Nothing written is financial or even general life advice. These essays are for entertainment purposes only --- Godspeed.
Money is how we best aggregate value exchanges. How else would you agree on the exchange needed for buying an iPhone vs. buying insurance for it?
At scale, money is the markets life force. It synthesizes offered and acquired value for net positive value creation (ideally).
Generational wealth has taken on new meaning to me in recent convos. Traditionally understood in terms of the market will transfer me enough wealth for future generations - I now see a cycle of wealth emergence at the generational level.
Here are the different vehicles of wealth for past generations.
Bartering: Direct exchange of goods and services
Commodity Money: Objects with intrinsic value like gold, silver, or salt used as money.
Metal Coins: Small, standardized units of precious metals.
Paper Money: Notes issued by governments or banks, representing value.
Fiat Money: Currency that has value by government decree, not backed by physical commodity.
Digital or Electronic Money: Representation of fiat money in electronic form.
Cryptocurrency: Decentralized digital currency using cryptography for security.
And here are their respective wealth-emergent asset classes.
Bartering: Goods and services themselves were the assets.
Commodity Money: Precious metals (e.g., gold, silver) not only served as money but also as stores of value and investment assets.
Metal Coins: Land and physical property could be bought with more transportable and divisible money.
Paper Money: Enabled larger scale and more diverse investments like government bonds and banknotes.
Fiat Money: Expansion of stock markets, allowing shares of companies to be bought and sold more easily.
Digital/Electronic Money: Further facilitated global trade, online stock markets, mutual funds, and derivatives. Real estate could be more easily transacted through digital transfers.
Cryptocurrency: Introduced new assets like Bitcoin and Ethereum. Enabled the creation of entirely digital assets like NFTs and decentralized finance (DeFi) services.
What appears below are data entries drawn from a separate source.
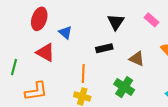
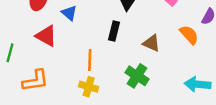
black rectangle: (104, 48) -> (114, 31), turned -63

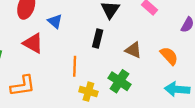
orange semicircle: (189, 35) -> (169, 56), moved
yellow cross: (89, 87) -> (88, 92), moved

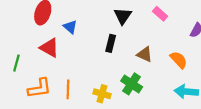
orange line: (75, 66) -> (68, 89), moved

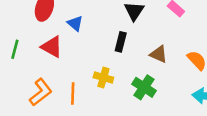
green line: (16, 63) -> (15, 49), moved
orange L-shape: (39, 88) -> (41, 92), turned -30
yellow cross: (102, 94) -> (103, 78), moved

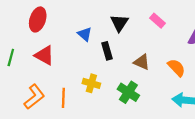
blue triangle: (75, 23) -> (85, 34), moved
black rectangle: (121, 42) -> (107, 51), turned -30

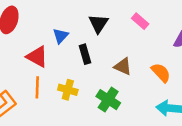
blue triangle: (85, 34) -> (60, 36), turned 32
red triangle: (44, 55) -> (37, 57), moved
orange line: (63, 98) -> (37, 87), moved

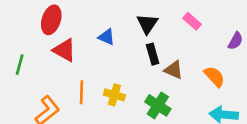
blue triangle: (60, 36) -> (107, 37), turned -49
black rectangle: (85, 54) -> (153, 54), moved
red triangle: (37, 57) -> (64, 50), moved

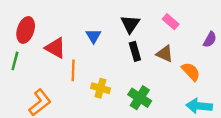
red ellipse: (51, 20) -> (26, 30), moved
blue triangle: (107, 37) -> (93, 36), turned 35
brown triangle: (174, 70) -> (165, 54), moved
orange line: (82, 92) -> (73, 70), moved

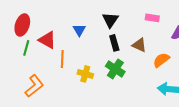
pink rectangle: (171, 22) -> (152, 18), moved, turned -32
green line: (15, 61) -> (26, 48), moved
orange semicircle: (191, 72) -> (161, 60), turned -84
green cross: (140, 98) -> (115, 69), moved

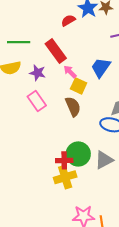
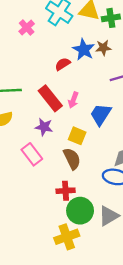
pink arrow: (70, 72) -> (73, 100), moved, turned -112
purple star: (38, 73) -> (44, 127), moved
red cross: (64, 160) -> (66, 191), moved

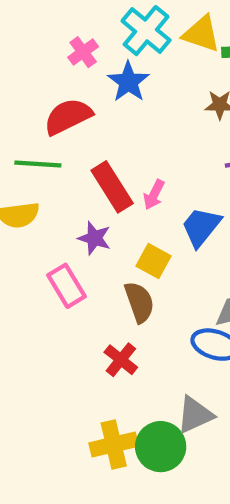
blue star: (84, 50) -> (128, 82), moved
red semicircle: (63, 64) -> (68, 117), moved, size x1.6
red cross: (66, 191) -> (121, 360), turned 36
green circle: (80, 211) -> (161, 447), moved

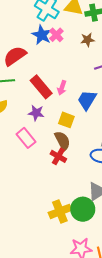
pink cross: (83, 52) -> (56, 35), moved
red cross: (121, 360) -> (58, 156), moved

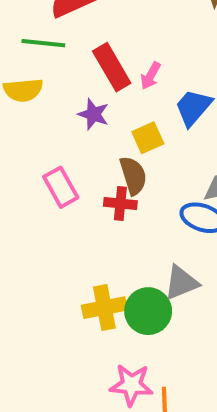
yellow square: (66, 120) -> (148, 138), turned 35
pink rectangle: (26, 138) -> (61, 187), moved
red cross: (58, 156) -> (120, 204), turned -35

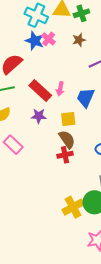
yellow square: (148, 138) -> (68, 119), turned 35
pink rectangle: (61, 187) -> (13, 145), moved

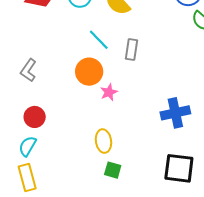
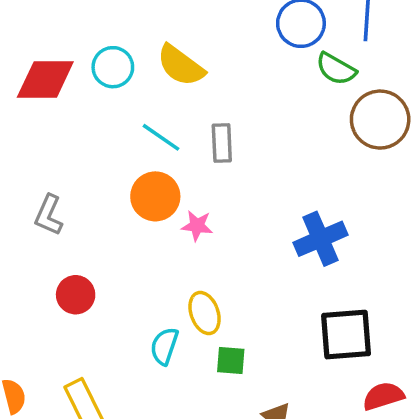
pink star: (109, 92) -> (197, 226), turned -30
cyan semicircle: (28, 146) -> (164, 346), moved

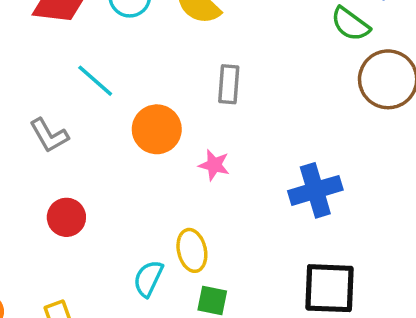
cyan line: (161, 137) -> (95, 81), moved
gray L-shape: (49, 215) -> (49, 135), turned -60
pink star: (197, 226) -> (214, 165), moved

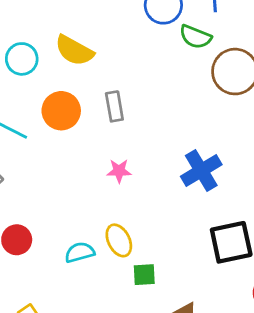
orange circle: (157, 129) -> (61, 111), moved
cyan semicircle: (148, 278) -> (80, 252), moved, turned 64

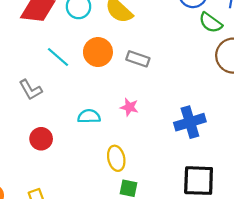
gray rectangle: (114, 106) -> (138, 59), turned -75
cyan semicircle: (80, 252) -> (89, 116), moved

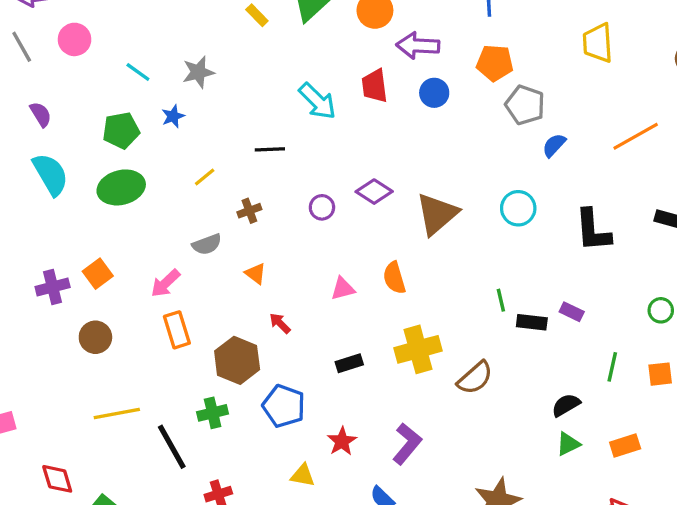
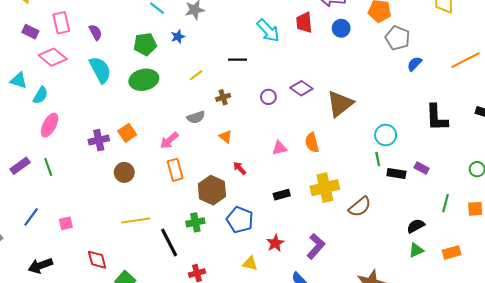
cyan circle: (518, 208) -> (386, 135), moved

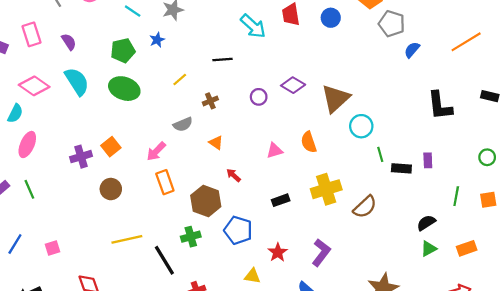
pink diamond: (53, 57) -> (34, 86), moved
green ellipse: (144, 80) -> (124, 89), turned 36
cyan circle: (386, 135) -> (361, 126), moved
purple rectangle: (422, 168) -> (428, 160), turned 64

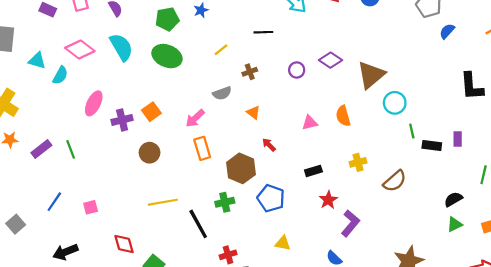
pink ellipse: (27, 145) -> (94, 103), moved
yellow cross: (326, 189) -> (358, 162), size x0.6
red star: (278, 252) -> (328, 200), moved

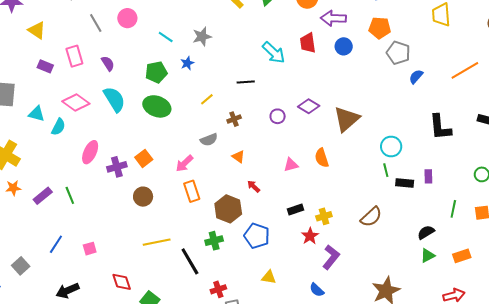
cyan circle: (395, 103) -> (391, 147), moved
yellow cross: (358, 162) -> (324, 216), moved

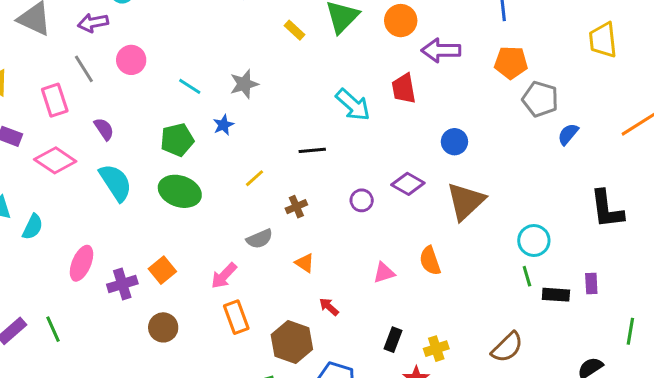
blue circle: (344, 46) -> (454, 142), moved
pink rectangle: (74, 56) -> (55, 100), moved
pink diamond: (76, 103) -> (55, 160), moved
black rectangle: (296, 209) -> (393, 340), turned -49

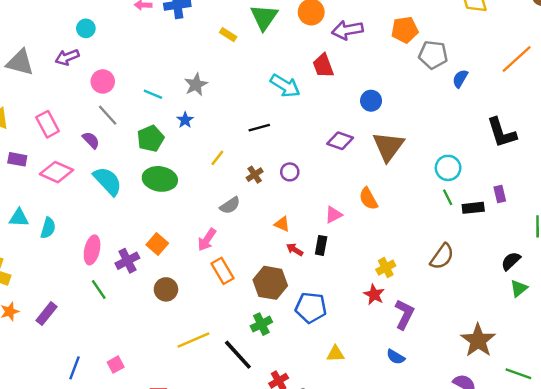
gray line: (84, 69) -> (108, 115), moved
purple circle: (362, 200) -> (290, 172), moved
orange triangle: (305, 263) -> (282, 224), moved
green line: (53, 329) -> (99, 289), moved
black rectangle: (393, 340) -> (321, 245), moved

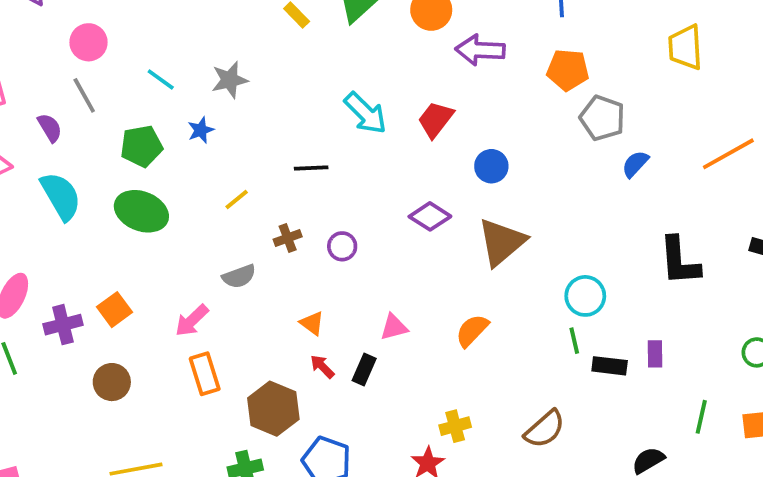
red trapezoid: (323, 66) -> (436, 119), moved, turned 45
orange semicircle: (368, 199) -> (472, 331), moved, turned 60

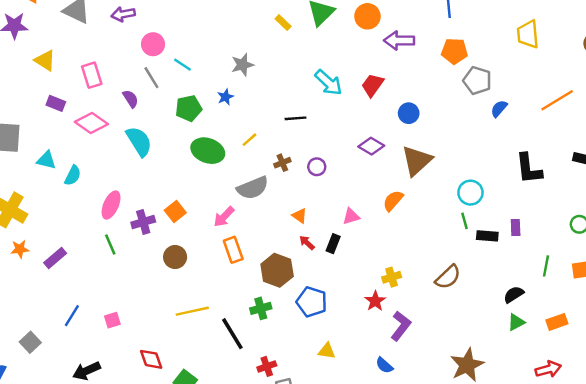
cyan line: (161, 79) -> (182, 65), moved
green ellipse: (141, 211) -> (208, 151), moved
gray semicircle: (239, 276) -> (253, 188), size x1.5
orange semicircle: (472, 331) -> (393, 201), moved

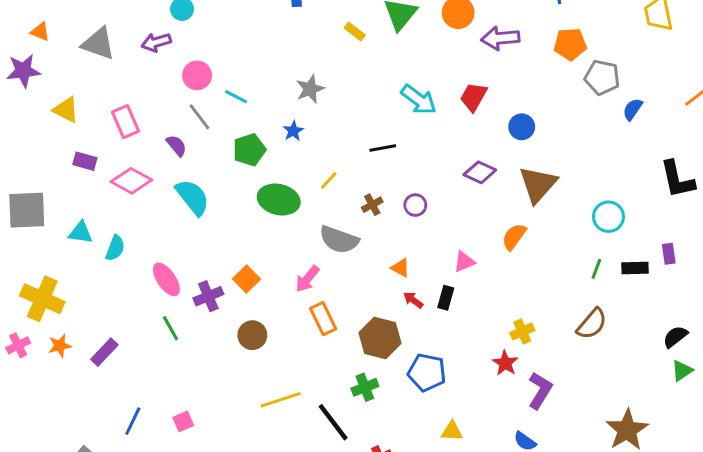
gray semicircle: (253, 188) -> (339, 240), turned 48
pink ellipse: (111, 205) -> (166, 279), turned -52
green line: (465, 221) -> (596, 269), moved, turned 42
Leading me to an intuition that crypto and the ensuing DeFi markets are generation x,y, and z’s assault on the boomer/silent-gen’s wealth vehicles.
Sure, there are some wholly constructive, public goods type initiatives birthing alongside this. But in an economy where the new generations can’t afford real estate, are at the tail end of NYSE’s bluechip 100-1000x’s, and social security hits its planned obsolescence window - a parallel portrait of what stock markets did to land assets begins to form.
“The market is efficient” one proven earner says. “It’s always right” chimes another.
It’s heralded, and equally detested, all in one 24/7 geo-continental ball of threads; that must orchestrate a way for our demands to be met by someone else’s supply.
What does the market even mean? Supply and demand of what precisely?
Objects, information, activity, privacy; these things are abstractions that must contort into tangible things; hopefully arriving in two or less business days if not instantaneously.
I’ve narrowed it down to these three things:
Entertainment
Status
Wealth
At least one, and many times all three, underpin what is fundamentally supporting goods and services.
Goods:
Electronics
Clothing
Food
Services:
Healthcare (doctor visits, surgery)
Education (schools, tutoring)
Hospitality (hotels, restaurants)
And while consensus would agree that it’s the goods and services that change with each generation, I’m beginning to think, on a longer time cycle, it’s also the value-vehicles we use to exchange said market items.
To me, crypto is the internet’s native payment and verification system. Why use fiat paper currency, or even gold bars, to interact online? Why not use a digitally native, verifiable, ai compat- blah blah blah you get the point.
And when you start using this programmable money. In an always online, globally liquid market, experiencing payments, grants, protocol rewards, and numerous 10-1000x’s on crypto’s version of stocks…
It becomes evident that you don’t have to play the game entirely in a market dominated by generations before you. If there’s enough of you, you can just create a new one. Like metal coiners did to the barterers.